Comment #3: “I understand that the punctuation in the Book of Mormon was added by other than Joseph Smith or his scribe. Some say that E.B. Grandin and his employees (primarily John Gilbert) added punctuation and set the type for the 1830 Palmyra edition, largely from the printer's manuscript, but partly from the original manuscript.”
Response: Although Joseph Smith was the translator of the Book of Mormon, the spelling in the first edition was Oliver Cowdery’s (scribe), and the punctuation was John H. Gilbert’s, a non-Mormon typesetter who worked for E.B. Grandin, who published that edition. Gilbert, after receiving permission from Hyrum Smith, took the manuscript home with him for “two or three nights” and punctuated it with a lead pencil. It is reported that his effort resulted in somewhere between 30,000 and 35,000 additional punctuation marks. Because of several typographical, spelling, and grammatical errors, the next publication (1837) edition had over a thousand corrections made by Joseph Smith with the help of Oliver Cowdery, most were grammatical changes, with some minor clarifications. We should keep in mind that Joseph Smith had no formal schooling, though at this time he was learning the rudiments of Hebrew, and English grammar (History of the Church, 2:390, 474; 3:26).
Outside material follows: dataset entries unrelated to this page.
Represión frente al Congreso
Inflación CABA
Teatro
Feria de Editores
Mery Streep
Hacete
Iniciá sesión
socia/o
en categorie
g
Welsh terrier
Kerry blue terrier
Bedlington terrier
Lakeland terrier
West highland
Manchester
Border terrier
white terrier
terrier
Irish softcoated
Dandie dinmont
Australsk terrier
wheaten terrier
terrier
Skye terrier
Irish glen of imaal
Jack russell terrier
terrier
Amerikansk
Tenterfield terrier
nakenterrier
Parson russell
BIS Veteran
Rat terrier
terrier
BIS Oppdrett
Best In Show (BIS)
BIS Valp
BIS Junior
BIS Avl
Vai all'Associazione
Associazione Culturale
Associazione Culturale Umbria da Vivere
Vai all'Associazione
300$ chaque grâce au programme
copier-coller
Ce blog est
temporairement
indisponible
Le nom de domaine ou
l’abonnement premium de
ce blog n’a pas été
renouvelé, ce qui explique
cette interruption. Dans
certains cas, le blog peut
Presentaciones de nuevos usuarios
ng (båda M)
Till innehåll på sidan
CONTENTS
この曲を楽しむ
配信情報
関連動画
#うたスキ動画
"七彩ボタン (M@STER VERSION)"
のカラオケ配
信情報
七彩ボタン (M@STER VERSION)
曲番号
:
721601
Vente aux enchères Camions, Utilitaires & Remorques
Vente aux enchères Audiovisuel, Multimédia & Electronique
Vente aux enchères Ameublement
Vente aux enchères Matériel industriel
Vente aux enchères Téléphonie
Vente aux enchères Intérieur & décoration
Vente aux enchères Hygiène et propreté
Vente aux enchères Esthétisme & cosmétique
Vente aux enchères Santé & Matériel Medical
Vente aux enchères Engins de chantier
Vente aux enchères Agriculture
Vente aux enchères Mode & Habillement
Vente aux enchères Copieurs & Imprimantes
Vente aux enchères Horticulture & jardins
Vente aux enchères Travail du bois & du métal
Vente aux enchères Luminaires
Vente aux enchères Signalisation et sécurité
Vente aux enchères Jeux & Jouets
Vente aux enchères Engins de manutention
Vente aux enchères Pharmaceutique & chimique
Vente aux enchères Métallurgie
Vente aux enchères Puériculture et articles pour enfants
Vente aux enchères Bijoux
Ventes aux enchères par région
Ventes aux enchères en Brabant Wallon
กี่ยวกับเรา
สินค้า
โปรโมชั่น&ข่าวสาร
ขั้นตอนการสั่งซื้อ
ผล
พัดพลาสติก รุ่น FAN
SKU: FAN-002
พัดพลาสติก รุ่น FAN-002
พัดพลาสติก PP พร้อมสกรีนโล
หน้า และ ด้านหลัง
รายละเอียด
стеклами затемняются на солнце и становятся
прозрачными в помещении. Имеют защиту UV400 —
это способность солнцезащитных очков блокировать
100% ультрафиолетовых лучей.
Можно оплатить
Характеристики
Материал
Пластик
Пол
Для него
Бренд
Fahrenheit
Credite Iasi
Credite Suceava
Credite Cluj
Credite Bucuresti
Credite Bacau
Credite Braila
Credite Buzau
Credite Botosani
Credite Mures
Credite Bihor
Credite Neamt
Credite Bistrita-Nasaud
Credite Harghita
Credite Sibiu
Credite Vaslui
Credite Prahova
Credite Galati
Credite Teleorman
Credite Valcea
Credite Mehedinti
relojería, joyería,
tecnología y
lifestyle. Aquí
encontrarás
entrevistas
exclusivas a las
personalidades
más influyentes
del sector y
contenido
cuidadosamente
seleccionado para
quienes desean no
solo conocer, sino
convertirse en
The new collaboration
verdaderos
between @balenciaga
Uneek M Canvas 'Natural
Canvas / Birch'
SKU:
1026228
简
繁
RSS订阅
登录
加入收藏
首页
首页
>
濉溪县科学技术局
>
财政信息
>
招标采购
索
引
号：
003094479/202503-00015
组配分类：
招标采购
This is why I have a copy of the original 1830 First Edition Book of Mormon that was reproduced from uncut sheets that has the original punctuation. It is sometimes extremely valuable to consult that when looking at meaning from commas, semi-colons, etc., and without the division into verses and with fewer chapters.

1 comment:

  1. Though I do not have an original BofM.. I have the next best thing. The earliest text edition of the BofM by Royal Skousen. I have gotten more from reading the BofM in that format than any other edition ever published.